Il desiderio di essere riconosciuti dagli altri è inseparabile dall’essere umano. Questo riconoscimento gli è, anzi, così essenziale, che, secondo Hegel, ciascuno è disposto a mettere in gioco la propria vita. Non si tratta, infatti, semplicemente di soddisfazione o di amor proprio: piuttosto è soltanto attraverso il riconoscimento degli altri che l’uomo può costituirsi come persona.

Persona significa in origine “maschera” ed è attraverso la maschera che l’individuo acquista un ruolo e un’identità sociale. Così, a Roma, ogni individuo era identificato da un nome che esprimeva la sua appartenenza a una gens, a una stirpe, ma questa era, a sua volta, definita dalla maschera di cera dell’antenato che ogni famiglia patrizia custodiva nell’atrio della propria casa. Di qui a fare della persona la “personalità” che definisce il posto dell’individuo nei drammi e nei riti della vita sociale, il passo è breve e persona finì col significare la capacità giuridica e la dignità politica dell’uomo libero. Quanto allo schiavo, così come non aveva né antenati, né nome, non poteva nemmeno avere una “persona”, una capacità giuridica (servus non habet personam). La lotta per il riconoscimento è, dunque, lotta per una maschera, ma questa maschera coincide con la “personalità” che la società riconosce a ogni individuo (o col “personaggio” che, con la sua connivenza a volte reticente, essa fa di lui).

Non stupisce che il riconoscimento della propria persona sia stato per millenni il possesso più geloso e significiativo. Gli altri esseri umani sono importanti e necessari innanzitutto perché possono riconoscermi. Anche il potere, anche la gloria, anche le ricchezze, a cui gli “altri” sembrano essere così sensibili, hanno senso, in ultima analisi, solo in vista di questo riconoscimento dell’identità personale.
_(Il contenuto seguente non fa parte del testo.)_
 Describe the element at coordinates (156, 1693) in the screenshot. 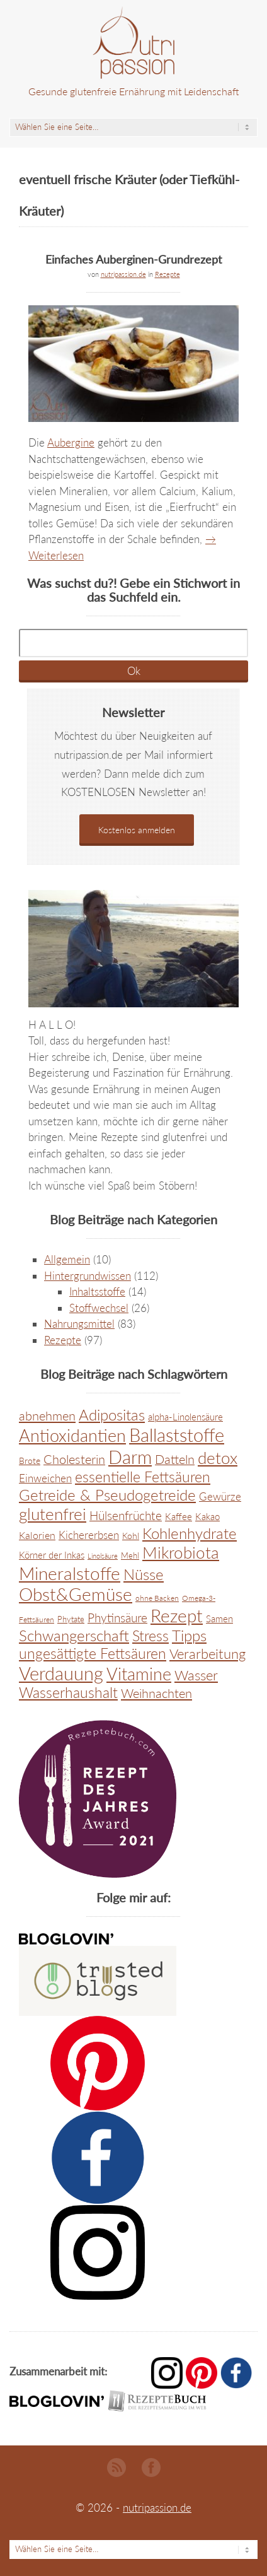

I see `Weihnachten [Weihnachten (24 Einträge)]` at that location.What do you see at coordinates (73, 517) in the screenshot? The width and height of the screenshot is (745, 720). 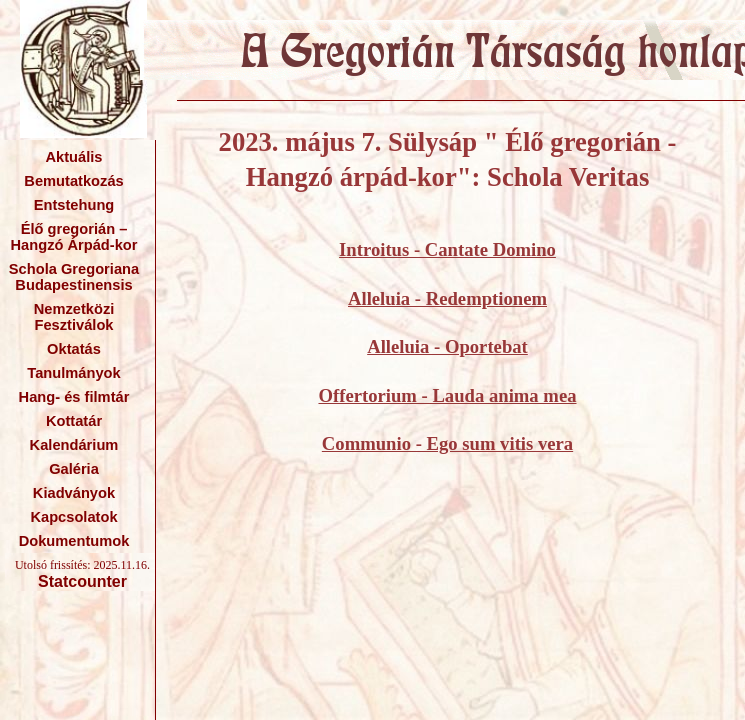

Si può certo, come si dice amasse fare il califfo Baghdad Hārūn al-Rashid, camminare in incongnito per le vie della città vestiti come mendicanti; ma se non ci fosse mai un momento in cui il nome, la gloria, le ricchezze e il potere fossero riconosciuti come “miei”, se, come certi santi raccomandano di fare, io vivessi tutta la vita nel non-riconoscimento, allora anche la mia identità personale sarebbe perduta per sempre.

da Nudità, Giorgio Agamben, Nottetempo

creazione e redenzione

Jan Saudek

E come la potenza anticipa l’atto e lo eccede, così l’opera della redenzione precede quella della creazione; e, tuttavia, la redenzione non è che una potenza di creare rimasta inevasa che si rivolge a se stessa, si “salva”. Ma che significa, qui, salvare? Poiché non c’è nulla, nella creazione, che non sia in ultima istanza destinato a perdersi. Non solo la parte di ciò che a ogni istante va perduto e dimenticato, lo scialo quotidiano dei piccoli gesti, delle sensazioni minute, di ciò che traversa la mente in un lampo, delle trite parole sprecate eccede di gran lunga la pietà della memoria e l’archivio della redenzione; ma anche le opere dell’arte e dell’ingegno, frutto di un lungo, paziente lavoro, sono prima o poi condannate a sparire.